A Department for Transport call for evidence (CFE) has found that delays and inefficiencies are weakening the Home Office Type Approval (HOTA) process for new road safety devices.
Department officials said the ‘detailed evidence and insights’ will inform recommendations to improve the HOTA RTLED assurance system, ‘which will be taken forward by the programme working closely with our stakeholders’.
Suppliers of Intelligent Transport Systems (ITS) and enforcement products connected to the HOTA process - such as speedmeters and breath testing equipment - argued the system urgently needed reform.
ITS UK - which presents the ITS industry - said manufacturers had reported delays of between three and five years, with opaque procedures and decisions that were 'difficult to understand'.
ITS UK chief executive Max Sugarman said: ‘While the UK is highly-regarded in its high standards of enforcement equipment, the HOTA process is now causing delays to innovative new products that could increase safety on our road network.
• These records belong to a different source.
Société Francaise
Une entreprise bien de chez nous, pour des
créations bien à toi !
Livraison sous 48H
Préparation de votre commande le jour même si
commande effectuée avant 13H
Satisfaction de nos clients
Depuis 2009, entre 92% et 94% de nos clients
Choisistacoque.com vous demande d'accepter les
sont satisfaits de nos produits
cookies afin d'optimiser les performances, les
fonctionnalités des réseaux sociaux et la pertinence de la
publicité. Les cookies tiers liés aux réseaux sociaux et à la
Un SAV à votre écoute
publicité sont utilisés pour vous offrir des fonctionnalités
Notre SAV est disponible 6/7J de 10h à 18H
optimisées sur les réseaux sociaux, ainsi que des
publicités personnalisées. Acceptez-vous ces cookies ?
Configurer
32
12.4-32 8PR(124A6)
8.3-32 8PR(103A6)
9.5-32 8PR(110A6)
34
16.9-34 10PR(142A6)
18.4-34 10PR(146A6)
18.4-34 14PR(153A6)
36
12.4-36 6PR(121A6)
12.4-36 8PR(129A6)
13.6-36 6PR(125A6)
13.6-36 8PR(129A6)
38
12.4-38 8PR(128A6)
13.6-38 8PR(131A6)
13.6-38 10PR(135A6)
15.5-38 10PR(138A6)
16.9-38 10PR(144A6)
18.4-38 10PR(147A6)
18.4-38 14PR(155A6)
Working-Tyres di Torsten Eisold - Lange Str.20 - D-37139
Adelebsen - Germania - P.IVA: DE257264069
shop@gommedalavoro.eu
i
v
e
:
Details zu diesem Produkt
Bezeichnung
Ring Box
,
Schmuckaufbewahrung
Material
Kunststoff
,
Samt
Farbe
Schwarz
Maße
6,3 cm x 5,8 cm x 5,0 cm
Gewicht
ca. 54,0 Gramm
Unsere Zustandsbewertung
‘We very much welcome the Home Office's work on this issue and look forward to working with them and industry to act on these findings.
‘A more transparent and open approval process – that maintains a robust approach to equipment – will have far reaching benefits for both road users and enforcement technology suppliers.’
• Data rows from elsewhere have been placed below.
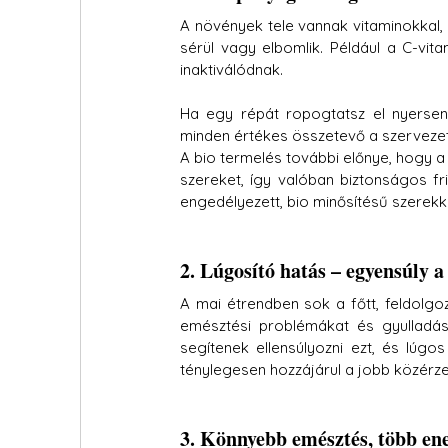
A növények tele vannak vitaminokkal,
sérül vagy elbomlik. Például a C-vit
inaktiválódnak.
Ha egy répát ropogtatsz el nyersen
minden értékes összetevő a szervezet
A bio termelés további előnye, hogy
szereket, így valóban biztonságos fr
engedélyezett, bio minősítésű szerekk
2. Lúgosító hatás – egyensúly 
A mai étrendben sok a főtt, feldolgo
emésztési problémákat és gyulladás
segítenek ellensúlyozni ezt, és lúgo
ténylegesen hozzájárul a jobb közérzet
3. Könnyebb emésztés, több en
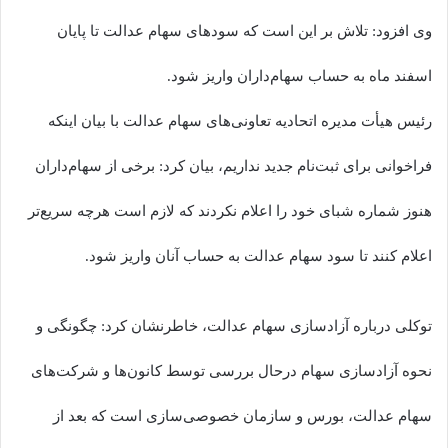
وی افزود: تلاش بر این است که سودهای سهام عدالت تا پایان
اسفند ماه به حساب سهام‌داران واریز شود.
رئیس هیأت مدیره اتحادیه تعاونی‌های سهام عدالت با بیان اینکه
فراخوانی برای ثبت‌نام جدید نداریم، بیان کرد: برخی از سهام‌داران
هنوز شماره شبای خود را اعلام نکردند که لازم است هرچه سریع‌تر
اعلام کنند تا سود سهام عدالت به حساب آنان واریز شود.
توکلی درباره آزادسازی سهام عدالت، خاطرنشان کرد: چگونگی و
نحوه آزادسازی سهام درحال بررسی توسط کانون‌ها و شرکت‌های
سهام عدالت، بورس و سازمان خصوصی‌سازی است که بعد از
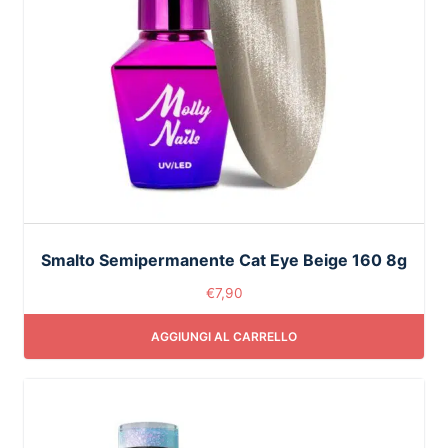
Smalto Semipermanente Cat Eye Beige 160 8g
€
7,90
AGGIUNGI AL CARRELLO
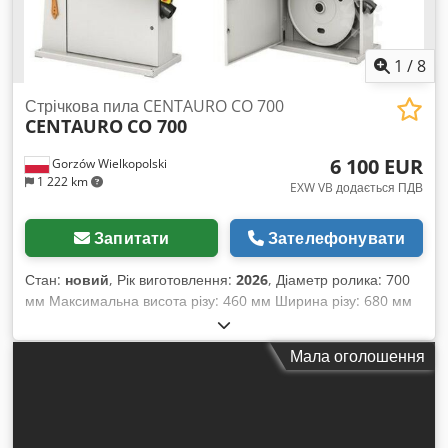
1
/
8
Стрічкова пила CENTAURO CO 700
CENTAURO
CO 700
6 100 EUR
Gorzów Wielkopolski
1 222 km
EXW VB додається ПДВ
Запитати
Зателефонувати
Стан:
новий
, Рік виготовлення:
2026
, Діаметр ролика: 700
мм Максимальна висота різу: 460 мм Ширина різу: 680 мм
Висота столу від підлоги: 940 мм Розміри столу: 1030x710
мм Нахильний робочий стіл: 20° (45° для НЕ CE)
Мала оголошення
Максимальна/мінімальна довжина стрічкового полотна:
180/5040 мм Максимальна ширина полотна: 40 x 0,6 мм
Потужність двигуна: 3 кВт (4 к.с.) Швидкість обертання коліс:
736 об/хв Витяжний кожух: 2 x Ø 100 мм Габаритні розміри:
2300x1415x880 мм Витрата стиснутого повітря для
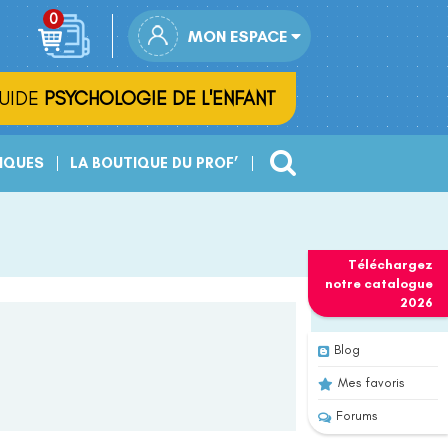
MON ESPACE
UIDE
PSYCHOLOGIE DE L'ENFANT
IQUES
LA BOUTIQUE DU PROF’
Téléchargez
notre
catalogue
2026
Blog
Mes favoris
Forums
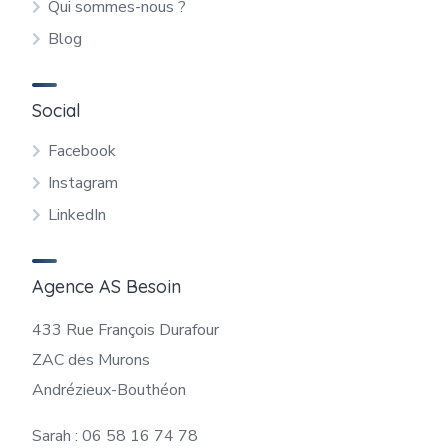
Qui sommes-nous ?
Blog
Social
Facebook
Instagram
LinkedIn
Agence AS Besoin
433 Rue François Durafour
ZAC des Murons
Andrézieux-Bouthéon
Sarah : 06 58 16 74 78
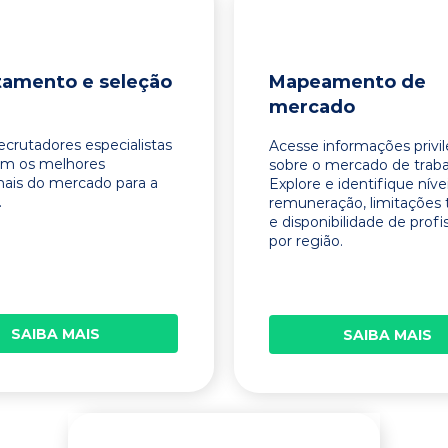
tamento e seleção
Mapeamento de
mercado
ecrutadores especialistas
Acesse informações privi
am os melhores
sobre o mercado de traba
onais do mercado para a
Explore e identifique níve
.
remuneração, limitações 
e disponibilidade de profi
por região.
SAIBA MAIS
SAIBA MAIS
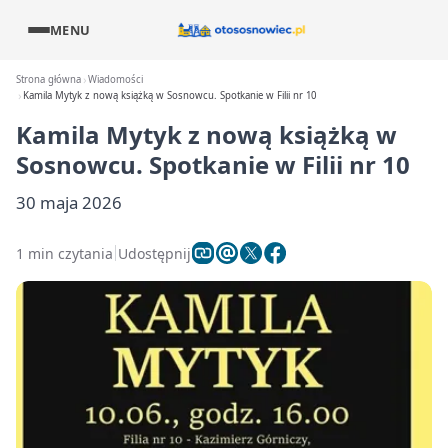
MENU
Strona główna
Wiadomości
Kamila Mytyk z nową książką w Sosnowcu. Spotkanie w Filii nr 10
Kamila Mytyk z nową książką w
Sosnowcu. Spotkanie w Filii nr 10
30 maja 2026
1 min czytania
Udostępnij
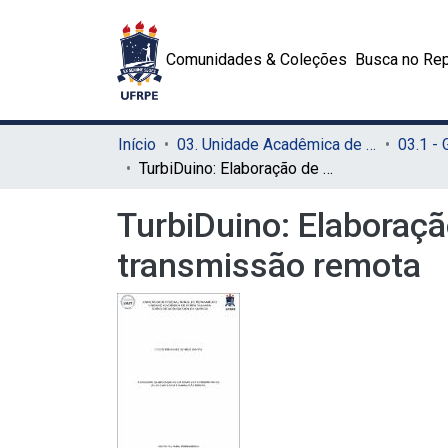
Comunidades & Coleções
Busca no Rep
Início
03. Unidade Acadêmica de Serra Talhada (UAST)
03.1 -
TurbiDuino: Elaboração de um completo turbidímetro de baixo custo com transmissão remota
TurbiDuino: Elaboraç
transmissão remota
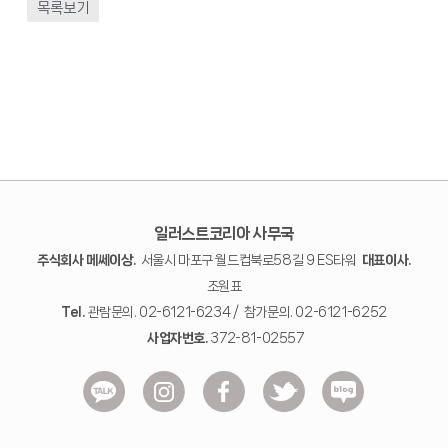
목록보기
일러스트코리아 사무국
주식회사 메쎄이상.
서울시 마포구 월드컵북로58길 9 ES타워
대표이사.
조원표
Tel.
관람문의. 02-6121-6234 / 참가문의. 02-6121-6252
사업자번호.
372-81-02557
The DfT ran the CFE on the Home Office type approval (HOTA) process for road traffic law enforcement devices (RTLED) from January to February 2024.
The results suggested that while the HOTA system had strengths, ‘namely being sufficiently robust to support law enforcement outcomes and engender public trust in the evidence from RTLED equipment’, respondents reported delays and inefficiencies.
The CFE followed a campaign last summer by ITS UK.